First item on the agenda is paramount- a wefie.
Then, we step into the mossy utopia. Wooden planks pave our trail, flanked by a disarray of contorted oak trees with gnarled branches and messy leaves. The flora is enwrapped by a layer of mist. Moss drape the trees with impressive fervour, like string lights adorning a Christmas tree. The picture before us is not unlike the Black Forest from Hansel and Gretel. Minus the bread crumbs.
… where we’re stopped by a decent looking guard with I-just-work-here written across his face.
Now, it would be fitting to share that we contacted the relevant authorities about permit requirements. Some misunderstanding obviously occurred, since we were led to understand that one isn’t needed.
So here we are, posed for entry, and our friendly neighbourhood guard just stands there like Gandalf– “You shall not pass!”
No permit, no entry, he says.
How do we apply for one? We ask. Can we pay and enter now?
“To obtain a permit,” he replies, “one must visit the dark forest on the 3rd moon after winter’s end, clothed in a robe of a thousand threads. Carry in your right hand a vial of virgin’s blood, mix with 2 drops of unicorn sperm and a pinch of fairy dust.”
No, not really. This is how you apply. The application must be completed beforehand. It may be done online, but payment has to be via post
or stork delivery system.
I asked the guard if he’ll leave for lunch or a drink soon. Or toilet, or to feed his cat. He wasn’t. (Not that we would trespass in his absence. Brr. Because, good girls don’t trespass. Also, google “Cameron Highlands”, “hiker” and “missing”)
Remember the lemons and lemonade? Screw that, I’m having a beer to drown the disappointment.

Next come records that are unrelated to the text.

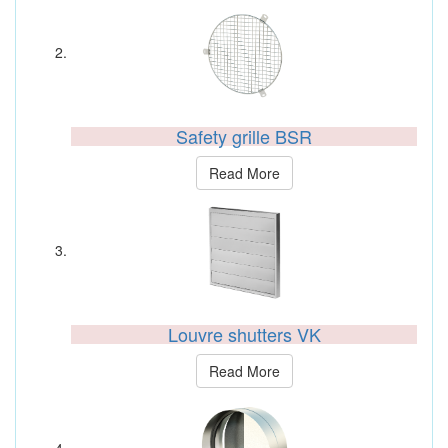
Safety grille BSR
Read More
Louvre shutters VK
Read More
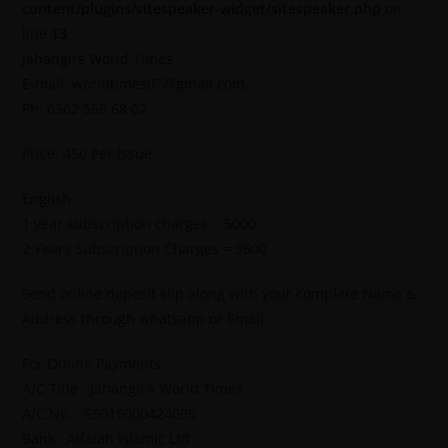
content/plugins/sitespeaker-widget/sitespeaker.php
on
line
13
Jahangirs World Times
E-mail: worldtimes07@gmail.com,
Ph: 0302 555 68 02
Price: 450 Per Issue
English
1 year subscription charges = 5000
2 Years Subscription Charges = 9600
Send online deposit slip along with your complete Name &
Address through whatsapp or Email.
For Online Payments.
A/C Title : Jahangir’s World Times
A/C No. : 55015000424095
Bank : Alfalah Islamic Ltd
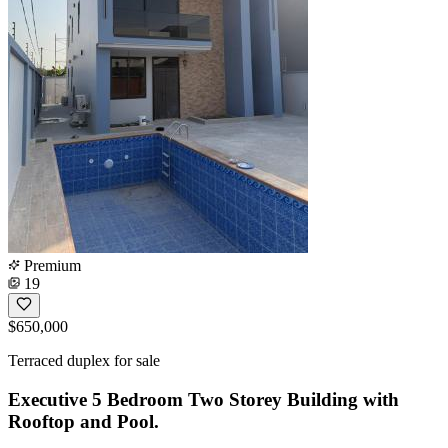
Premium
19
$650,000
Terraced duplex for sale
Executive 5 Bedroom Two Storey Building with
Rooftop and Pool.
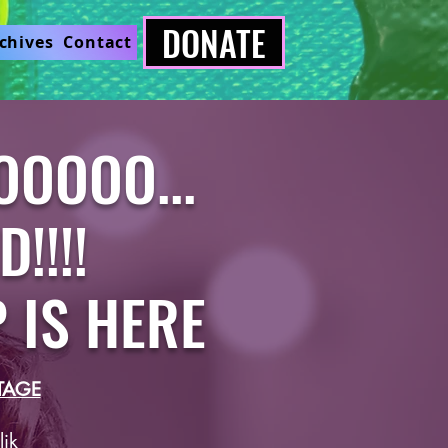
DONATE
chives
Contact
OOOOO...
!!!!
P IS HERE
TAGE
ik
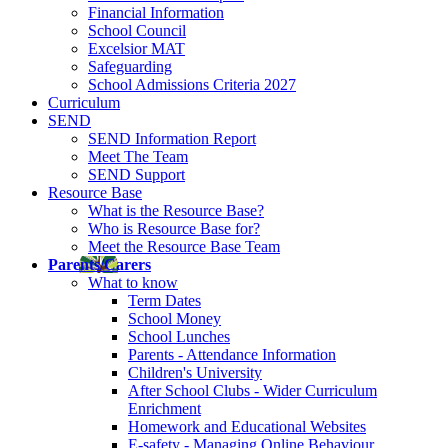
Financial Information
School Council
Excelsior MAT
Safeguarding
School Admissions Criteria 2027
Curriculum
SEND
SEND Information Report
Meet The Team
SEND Support
Resource Base
What is the Resource Base?
Who is Resource Base for?
Meet the Resource Base Team
Parents/Carers
What to know
Term Dates
School Money
School Lunches
Parents - Attendance Information
Children's University
After School Clubs - Wider Curriculum
Enrichment
Homework and Educational Websites
E-safety - Managing Online Behaviour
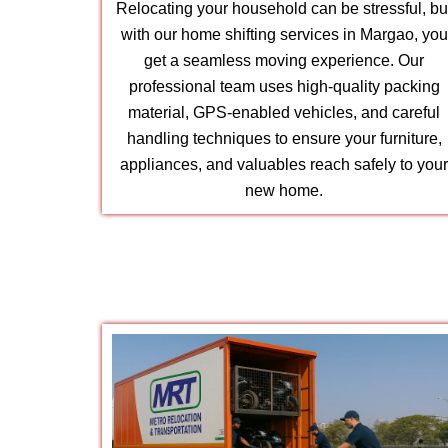
Relocating your household can be stressful, bu
with our home shifting services in Margao, you
get a seamless moving experience. Our
professional team uses high-quality packing
material, GPS-enabled vehicles, and careful
handling techniques to ensure your furniture,
appliances, and valuables reach safely to you
new home.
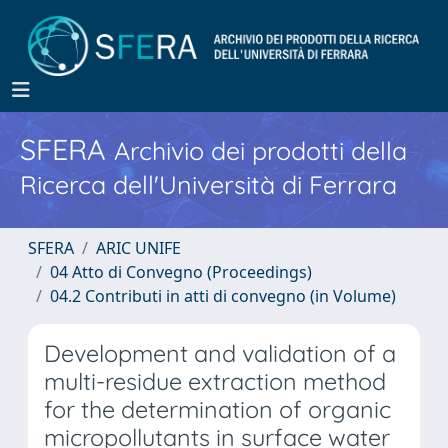
SFERA
Archivio dei prodotti della
Ricerca dell'Università di Ferrara
SFERA
ARIC UNIFE
04 Atto di Convegno (Proceedings)
04.2 Contributi in atti di convegno (in Volume)
Development and validation of a
multi-residue extraction method
for the determination of organic
micropollutants in surface water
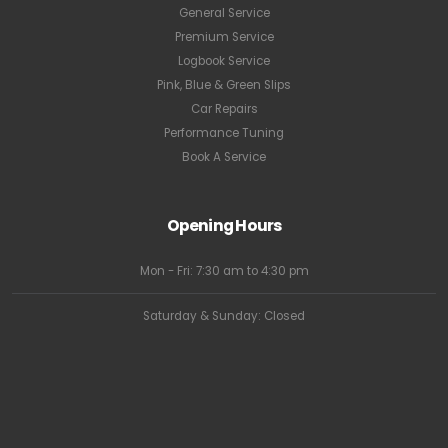
General Service
Premium Service
Logbook Service
Pink, Blue & Green Slips
Car Repairs
Performance Tuning
Book A Service
Opening Hours
Mon - Fri: 7:30 am to 4:30 pm
Saturday & Sunday: Closed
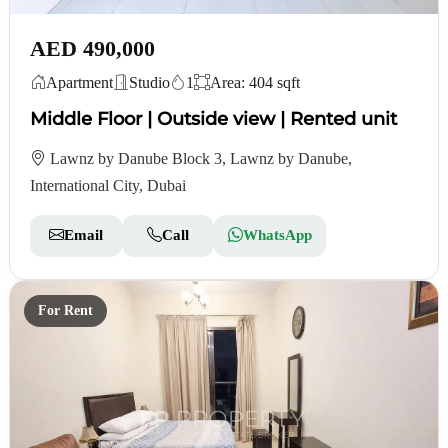
AED 490,000
Apartment
Studio
1
Area: 404 sqft
Middle Floor | Outside view | Rented unit
Lawnz by Danube Block 3, Lawnz by Danube,
International City, Dubai
Email
Call
WhatsApp
For Rent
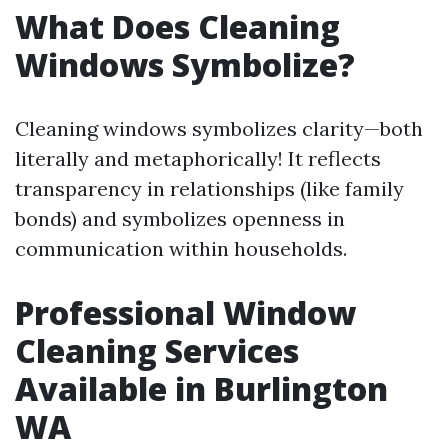
What Does Cleaning
Windows Symbolize?
Cleaning windows symbolizes clarity—both
literally and metaphorically! It reflects
transparency in relationships (like family
bonds) and symbolizes openness in
communication within households.
Professional Window
Cleaning Services
Available in Burlington
WA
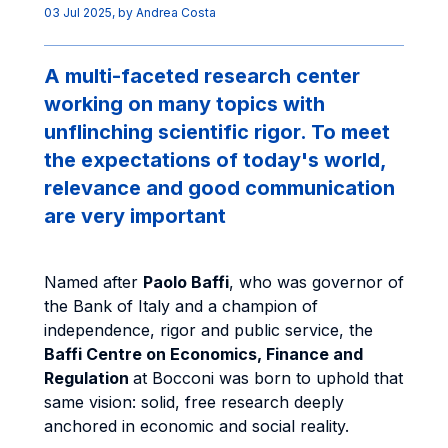
03 Jul 2025
, by
Andrea Costa
A multi-faceted research center
working on many topics with
unflinching scientific rigor. To meet
the expectations of today's world,
relevance and good communication
are very important
Named after
Paolo Baffi
, who was governor of
the Bank of Italy and a champion of
independence, rigor and public service, the
Baffi Centre on Economics, Finance and
Regulation
at Bocconi was born to uphold that
same vision: solid, free research deeply
anchored in economic and social reality.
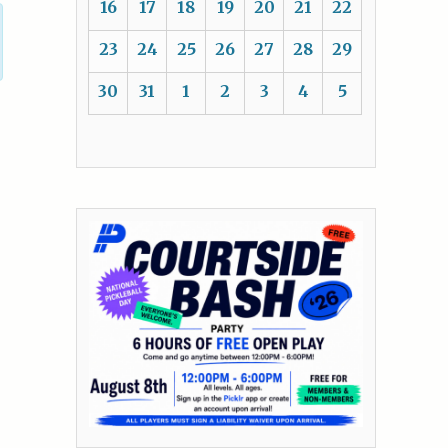
16
17
18
19
20
21
22
23
24
25
26
27
28
29
30
31
1
2
3
4
5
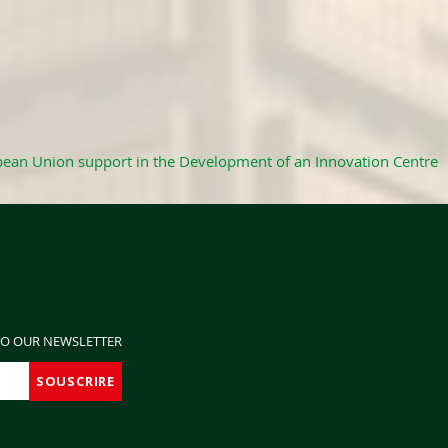
ean Union support in the Development of an Innovation Centre
TO OUR NEWSLETTER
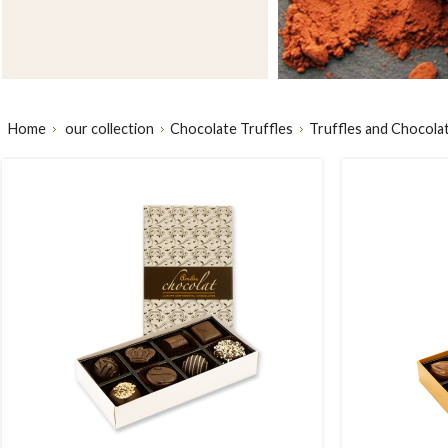
Home
our collection
Chocolate Truffles
Truffles and Chocola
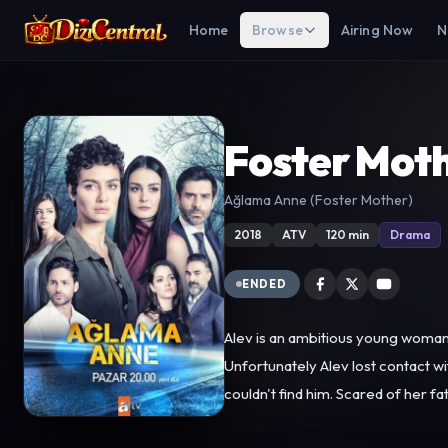
Home
Browse
Airing Now
N
Foster Mot
Ağlama Anne (Foster Mother)
2018
ATV
120 min
Drama
ENDED
Alev is an ambitious young woman w
Unfortunately Alev lost contact w
couldn't find him. Scared of her father, Alev 
However, Alev's sister Damla stan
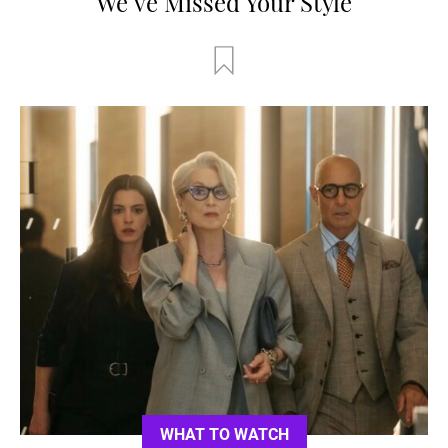
We’ve Missed Your Style
WHAT TO WATCH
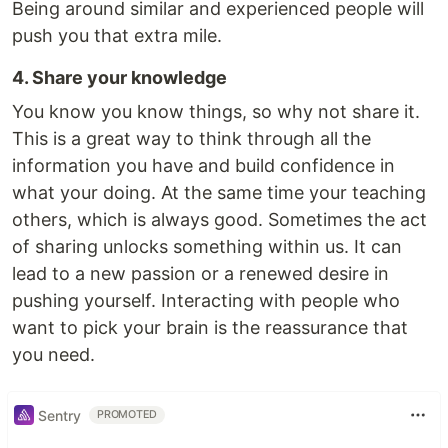
Being around similar and experienced people will
push you that extra mile.
4. Share your knowledge
You know you know things, so why not share it.
This is a great way to think through all the
information you have and build confidence in
what your doing. At the same time your teaching
others, which is always good. Sometimes the act
of sharing unlocks something within us. It can
lead to a new passion or a renewed desire in
pushing yourself. Interacting with people who
want to pick your brain is the reassurance that
you need.
Sentry
PROMOTED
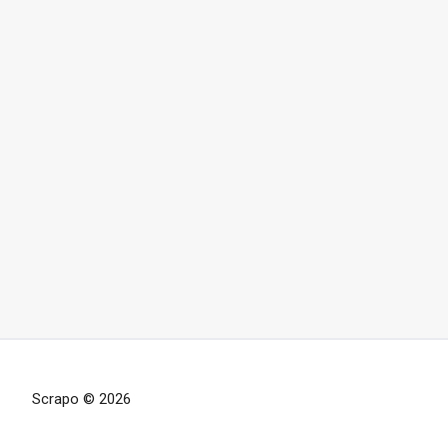
Scrapo © 2026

No, I’m serious. We lugged beer cans uphill to sip amongst the sea of moss-laden vegetation.
And it was good.
Other Tourist-y Activities: Boh Tea Plantation, Cactus Farm, Strawberries and Others
It’s Cameron Highlands, so obviously one must indulge every tourist-y activity.
We visit the Boh Tea Plantation. Greeting us is a terrain full of tea leaves, dotted by moving dots (people).
We buy tea, take pictures of greenery, and fawn over this giant tea pot:
But the fun was in the tea factory tour.
The tour present to us various stages of
ex-boyfriend tea leaves processing: withering, rolling, fermentation, drying, sorting, tea tasting and storage.
Check out relevant boards below for the 2nd and 4th stage (rolling and drying):
Don’t look at me. All I did was take pictures of the board. It does make complete sense.
And then we grace the cactus farm to purchase a security system. Fun fact, cactus make excellent security systems.